Joni Mitchell, "(You're So Square) Baby, I Don't Care"
The Gourds, "El Paso"
Blackie and the Rodeo Kings, "Swinging From the Chains of Love"
Stevie Ray Vaughan, "The House is Rockin' "
James McMurtry, "Valley Road"
The Thrills, "Say It Ain't So"
The Knack, "My Sharona"

But there is one huge caveat here. The president doesn't pick the songs. His aide Mark McKinnon does. McKinnon used to be in charge of media strategy for the Bush re-election effort.

I'm sure he and Karl Rove are laughing their heads off. The press fell for this nonsense, too.

Tuesday, April 05, 2005

To Everything, a Season

Spring Forward

Maybe it was seeing a chickadee on my brother's bird feeder the other morning. Or seeing the man across the street from my office putting used furniture on the sidewalk (instead of shoveling snow). Perhaps spying a pretty Harvard student in a bright colored dress.

In any case, Spring is here. Or, like the crocuses, trying very hard to push through the remnants of stubborn Winter.

This morning, I drove through axle-high puddles and by golf courses that looked like marshes. On the water and thin grass peeking thru the surface, ducks were patiently paddling, preening and nibbling.

The sky was bright blue this morning and tonight I see stars and planets.

Spring Back

I am listening to After by Steven Brill. It is a day-by-day account of the first year after the 9-11 terrorist attacks. He profiles the lives of various regular people--widows, brothers of fallen firemen, INS agents and top people in the Bush administration. You might think there would not be anything really new here, but there is to me---and I thought I followed this closely:

* the truly frightening aspects of John Ashcroft as attorney general. The man had no grasp of or great concern for the Bill of Rights. Nor did many members of his staff. His top aides did have nice cards on their desks for visitors that contained Christian messages.
* the depth of incompetence at the INS
* what appears to be the genuine concern, care and certain skill of Kenneth Fineberg, the man who oversaw the Victim's Compensation Fund
* the contrast between George W and Bill Clinton. W defines what it means to delegate decision-making.

Light

Does anyone have a free airplane ticket to Paris?

Saturday, April 02, 2005

CNN: Catholic News Network

Hagiography v. Facts

Me thinks the CNN anchors and producers have been drinking from the holy water font.

How else to explain the mawkish, fawning, softball questioning and phoney baloney anchor blather over the death of Pope John Paul?
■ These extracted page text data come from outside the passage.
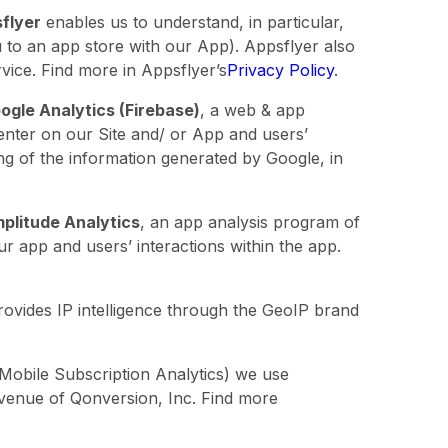
flyer
enables us to understand, in particular,
u to an app store with our App). Appsflyer also
rvice. Find more in Appsflyer’s
Privacy Policy
.
ogle Analytics (Firebase)
, a web & app
 enter on our Site and/ or App and users’
ing of the information generated by Google, in
plitude Analytics
, an app analysis program of
ur app and users’ interactions within the app.
rovides IP intelligence through the GeoIP brand
Mobile Subscription Analytics) we use
evenue of Qonversion, Inc. Find more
If CNN were looking for a 'reason' to fire Paula Zahn (and only a blind and deaf person would have to search for more than 10 minutes), they have a complete rap sheet on her today. Her anchoring has been so insipid, so aimed at getting stodgy, garrulous priests to 'FEEL' that even she has topped any of her previous CNN moments. In a sick paradox, the nadir of her work has reached its pinnacle today.

I especially like the oleaginous Aaron Brown who even proclaimed a blathering line by a bishop as 'perfect.'

CNN has abandoned contextual reporting for days of repeating the same boring empty rhetoric about the pope, his reign and his death. This creates an impression on people, where being nice replaces being critical, fair and complete.

Best coverage of the day? NPR's Sylvia Paggiaoli who crafted an unvarnished, non-sentimental recounting of the pope. Look, he was a very, very conservative guy who stood in the way of increased roles for women in the church, firmly against homosexuals, birth control and abortion. His slow response to the child sexual abuse by priests was appalling.

I'll give him this: he travelled more than any pope and seemed to work his ass of for the church.

Seeing a Pope

I saw one pope, Pope Paul VI.

At Castelgandolfo, the pope's summer residence outside of Rome. 1971.

And it was complete pandemonium. I remember waiting for what seemed like hours against the rope line where the pope would walk by and bless the crowd. As the buzz swept the crowd that he was coming, two or three ancient German nuns began trying to butt in front of us. They were like jacked up kids at a Kurt Cobain concert.

I was so shocked at being battered, pushed, elbowed by these habit-wearing linebackers, I barely recall seeing the pope shuffle past.

The lesson: don't get between a German nun and her pope.